We’re entering an unsafe stage and you’ll need to get innovative to endure
the beginning of a long journey back to normal– whatever the new”regular “ends up being. While governments hurry to get debt-relief packages in location, the high-risk, high-reward tech sector will need something various. To endure, the neighborhood needs expensive footwork, tough options and a great deal of shared discomfort in between founders, staff, providers, financiers and consumers.
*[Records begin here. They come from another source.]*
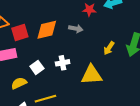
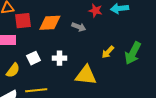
yellow semicircle: (19, 83) -> (13, 70), turned 140

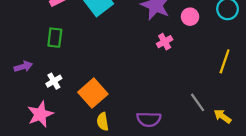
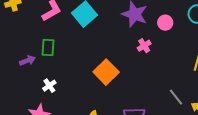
purple arrow: (23, 67) -> (27, 61), moved
orange square: (93, 93) -> (106, 72), moved

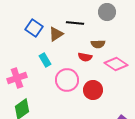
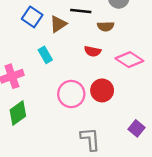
brown semicircle: (98, 44) -> (106, 26), moved
pink circle: (67, 80) -> (71, 94), moved

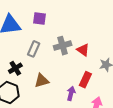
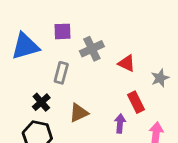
gray cross: (63, 46) -> (92, 49), moved
red rectangle: (85, 80) -> (136, 102), turned -42

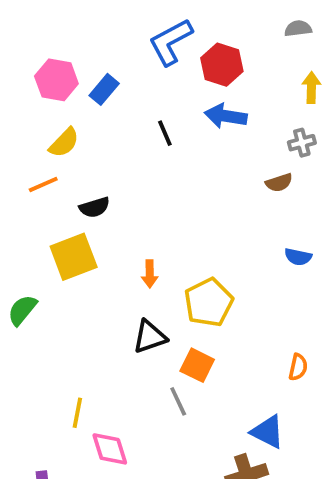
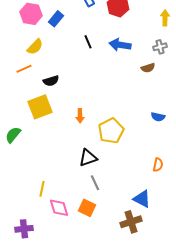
blue arrow: (226, 116) -> (120, 45), moved
blue semicircle: (298, 257) -> (158, 117), moved
black triangle: (150, 337) -> (88, 158), moved
orange square: (197, 365) -> (87, 208), moved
With my startup Moonfruit, a DIY website and e-commerce platform I co-founded with Wendy Tan-White(now a VP at X)and eirik pettersen(currently CTO at Secret Gets Away), we endured the 2001 dot-com crash, when the entire tech sector was annihilated for many years to come, as well as the 2008 monetary crisis, when we were fortunate adequate to experience rapid countercyclical growth. These experiences made us stronger and eventually resulted in our effective exit in 2012 and post-acquisition development to $150 million ARR. I have actually invested the last 5 years as a general partner at Business owner First, raising $200 million of funds and advising hundreds of start-ups through
fundraising, growth and formation– but today I work with a number of them daily on survival. For many business, I believe this crisis will look more like 2001 than 2008, though there will be some who are fortunate sufficient to grow through it. Fortunately is, having actually been through this before, I know there are things you can do as a founder
or as a financier that can mitigate the damage. In the U.K., I remain in several conversations about making emergency equity funding more readily available, and I hope this takes place all over the world too. Here is a tactical guide to surviving the crisis. Article curated by RJ Shara from Source. RJ Shara is a Bay Area Radio Host (Radio Jockey) who talks about the startup ecosystem – entrepreneurs, investments, policies and more on her show The Silicon Dreams. The show streams on Radio Zindagi 1170AM on Mondays from 3.30 PM to 4 PM.